[DB-SIG] annotated 1.1 spec / feedback

Greg Stein gstein@lyra.org
Thu, 04 Mar 1999 02:40:14 -0800

I've prepared an annotated 1.1 spec (it lists changes since 1.0). It is
located at:


Please let me know if I've missed any changes. I'll update the page to
follow Marc-Andre's releases of the API spec. Just watch for the version
string at the top to see if I've updated yet.

While annotating, I've also prepared some feedback items:

* Connect() should be lower-cased to connect(). Most Python module-level
functions are all lower case; we should follow suit.

* the connect() parameters should be called "examples" rather than
"usually". I've seen a db module or two where they try to follow suit
and munge together parameters into a string, simply to have to tear it
apart. We should not try to avoid imposing on the connection parameters.
For example: MySQL should take four params: host, user, password,
database. "dsn" is not "typical" for it, so we should confuse people
into attempting to abide by it.

* the parameters should be positional, rather than keyword-based.
keywords can be optional, but we should not require the params to be

* I think the exception should only be available thru dbi. Having them
in two places may lead to using different classes, thus breaking the
inheritance/catching of the exceptions. I understand that the module
implementor can get the other class object and expose it as a value, but
there'd be hard-to-find problems if they skipped that step.

* maybe we should discuss punting dbi. module distribution may be easier
without it. While it is handy for clients that use more than one DB
module, I can easily envision a python module that exports the
appropriate set for the DB being used.

* cursor.rowcount is new, and is extraneous. The result of execute()
should be used.

* the params to callproc should be: callproc(procname [, params]).
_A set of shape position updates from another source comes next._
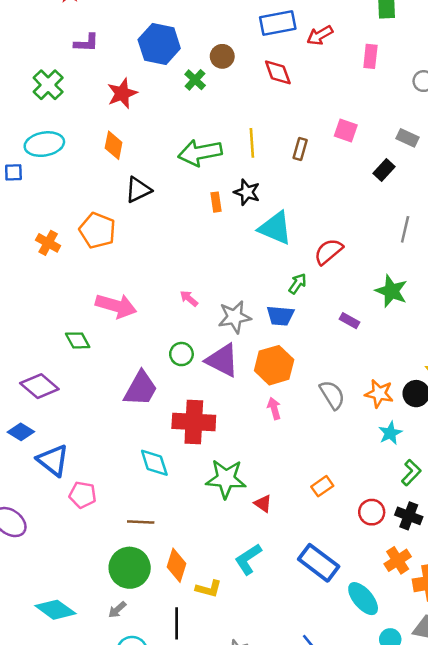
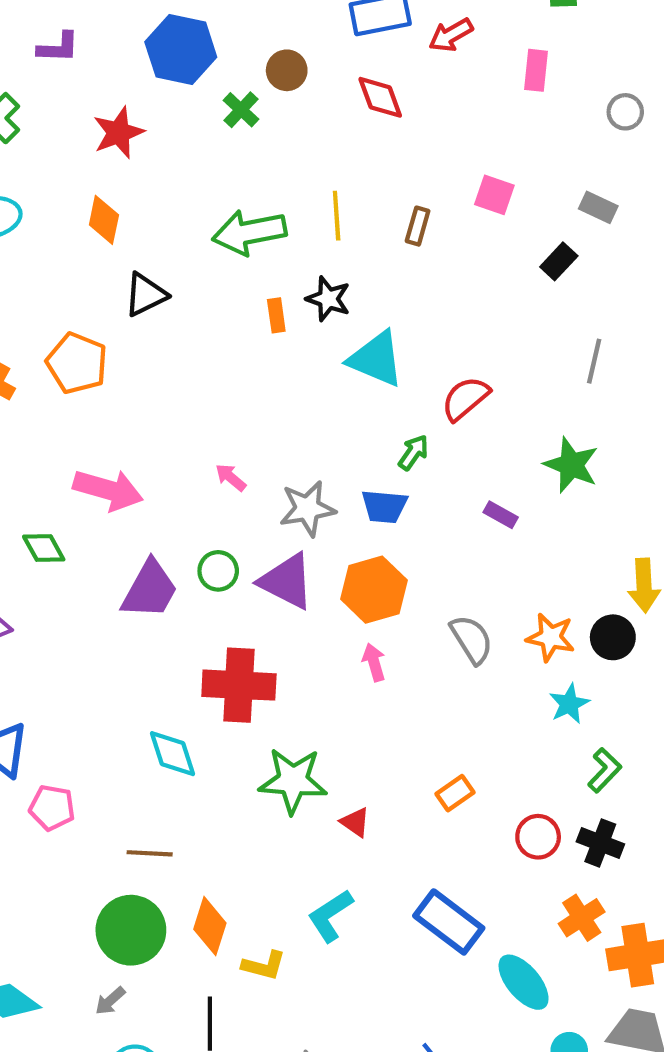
purple trapezoid: (141, 389) -> (150, 590), moved

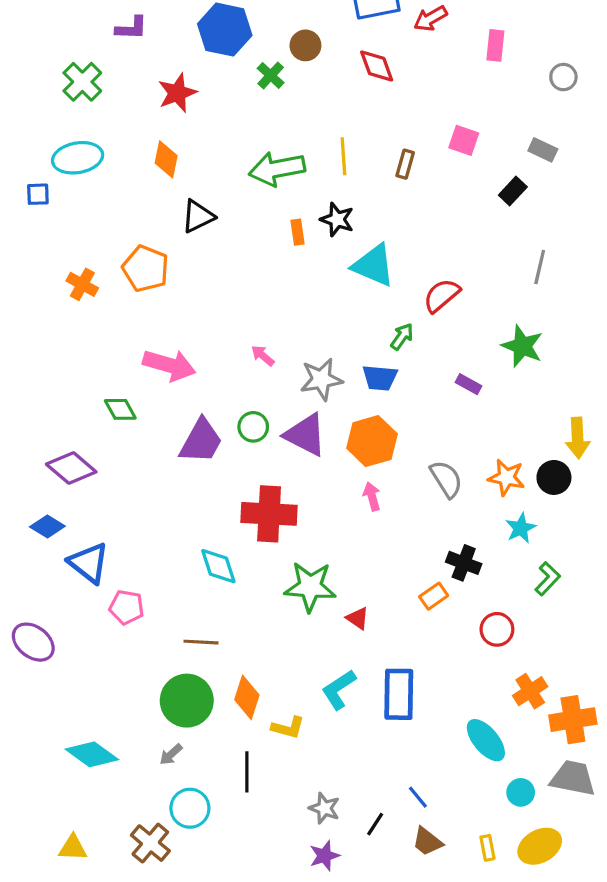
black cross: (600, 843) -> (464, 563), moved
blue rectangle: (449, 922) -> (399, 694), moved, turned 54

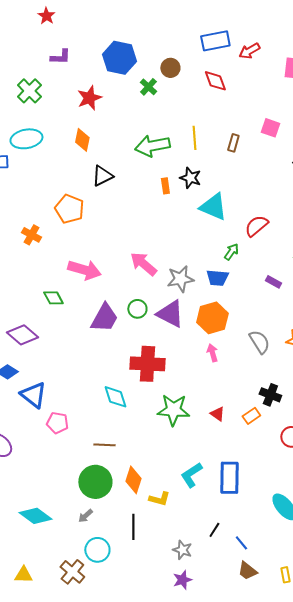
orange cross: (82, 284) -> (31, 235), moved
pink arrow: (263, 356) -> (143, 264), size x1.8
red triangle: (358, 618) -> (217, 414), moved
black line: (375, 824) -> (214, 530), moved

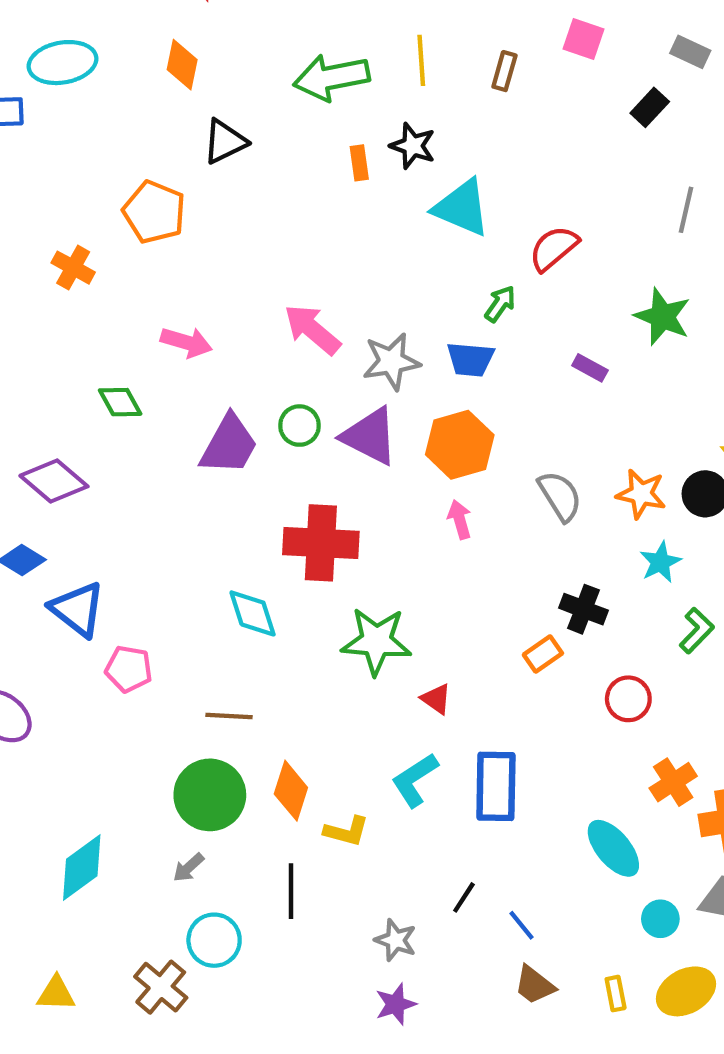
pink arrow: (84, 270) -> (186, 342), size x0.7
red triangle: (217, 414) -> (436, 699), moved
cyan diamond: (35, 516) -> (82, 868), turned -72

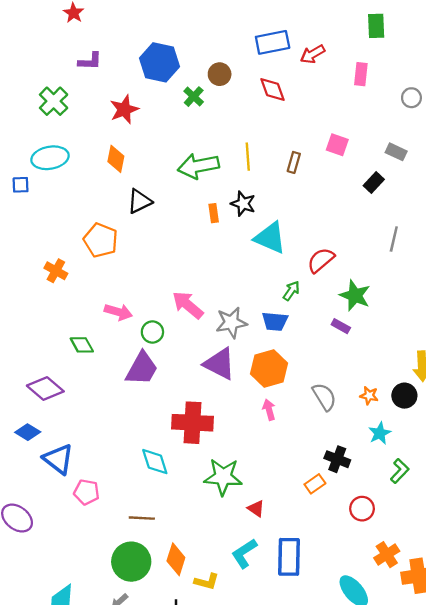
green star: (663, 317) -> (355, 295), moved
green circle: (299, 426) -> (152, 332), moved
orange star: (641, 494) -> (369, 396), size x0.7

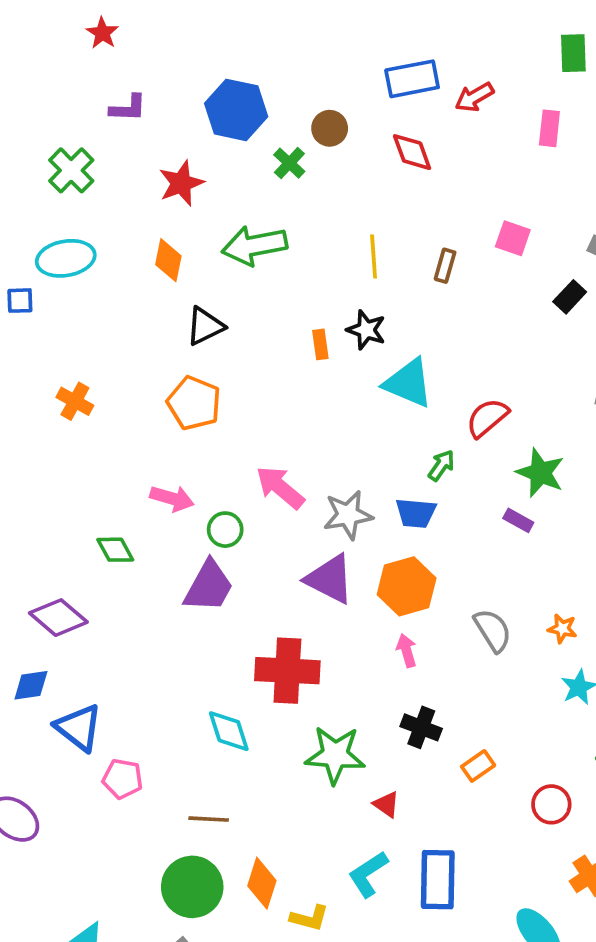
green arrow: (198, 166) -> (254, 246), moved
orange pentagon: (101, 240) -> (194, 403), moved
orange cross: (56, 271) -> (75, 401), moved
blue diamond: (28, 432) -> (31, 685), turned -40
black cross: (337, 459) -> (421, 727), moved

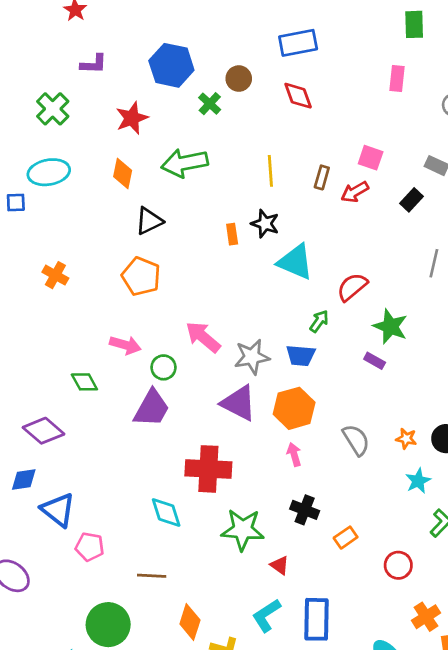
red arrow: (474, 97) -> (355, 192), moved
green circle: (192, 887) -> (108, 625), moved

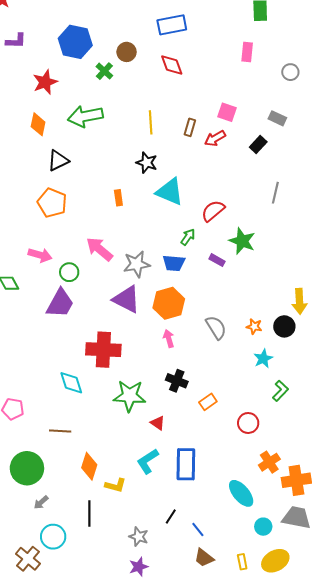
orange rectangle: (232, 234) -> (118, 198), moved
purple rectangle: (375, 361) -> (217, 260), moved

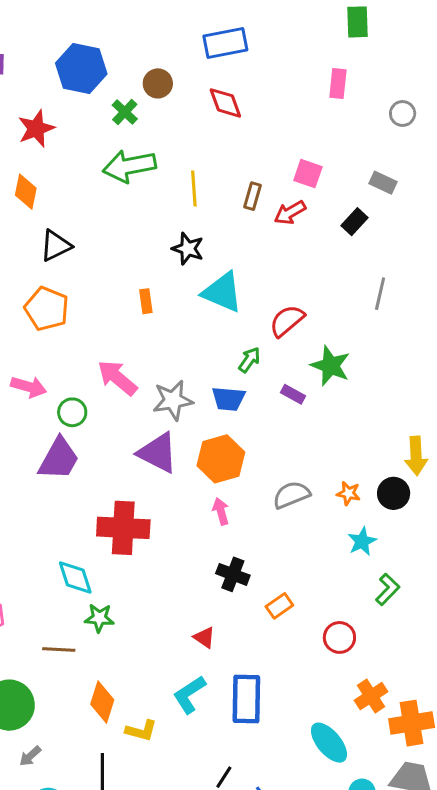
green arrow: (85, 116) -> (129, 166), moved
gray semicircle: (216, 327) -> (291, 495), turned -80
green star: (130, 396) -> (99, 618), moved, size x0.6

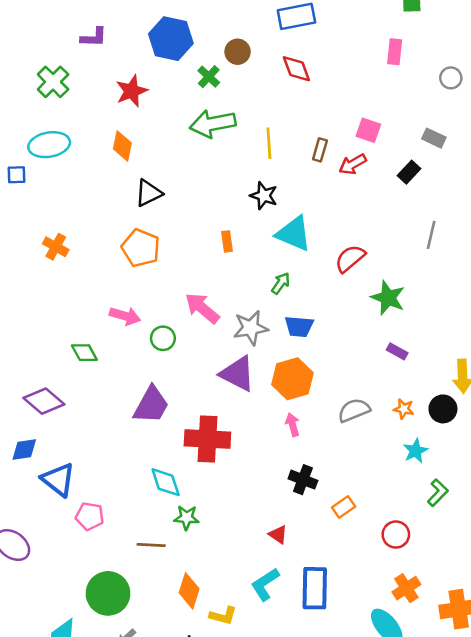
green arrow: (249, 360) -> (281, 283), moved
purple rectangle: (293, 394) -> (397, 351), moved
purple trapezoid: (59, 459) -> (151, 405), moved
orange cross: (371, 696) -> (406, 588), moved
* I think we should clean up the description attribute if possible. The
7-tuple is/was very Oracle-specific.

* The old description for execute() returning None was clearer. Note
that a SELECT can return no columns/rows (where your description says >

* For the >=0 return value from execute(), it should be clarified with
the word "affect" since you could delete them or insert them (which are
not "touching" rows).

* in general, I think the 1.1 change to the return value description
didn't really clear things up. Basing the descriptions on returning
columns/rows doesn't make much sense to me. Instead, I liked the
description based on the *type* of statement that was performed. Under
this style, a SELECT that doesn't produce columns/rows would return 1,
but that is just wrong.

* execute()'s description should change back to the terms "sequence" and
"sequence of sequences" for the parameters. There is no reason to force
them to be tuples or lists.

* the part about cursor movement in fetchone() should be totally
removed. fetchone() is about the CLIENT fetching a single row. It should
NOT affect how the underlying module performs its fetches.

* the fetch* methods should say they return a sequence or a sequence of
sequences. We should not force them to be tuples or lists of tuples.
Some DB modules may want to have additional semantics or capabilities on
their results. As long as it obeys sequence behavior, then the spec
should be happy. The arraysize attribute's description also refers to a
list of tuples, and should be updated.

* dbiDate values probably shouldn't *contain* mxDateTime values.
Instead, mxDateTime should be used in place of dbiDate. The point of
dbiDate was to provide a way to discriminate between an integer and a
date (unix ticks). mxDateTime can fill the same role.

* we may want to strike the "ending in db" comment. seems silly in
retrospec and (empirically) has not been followed anyhow.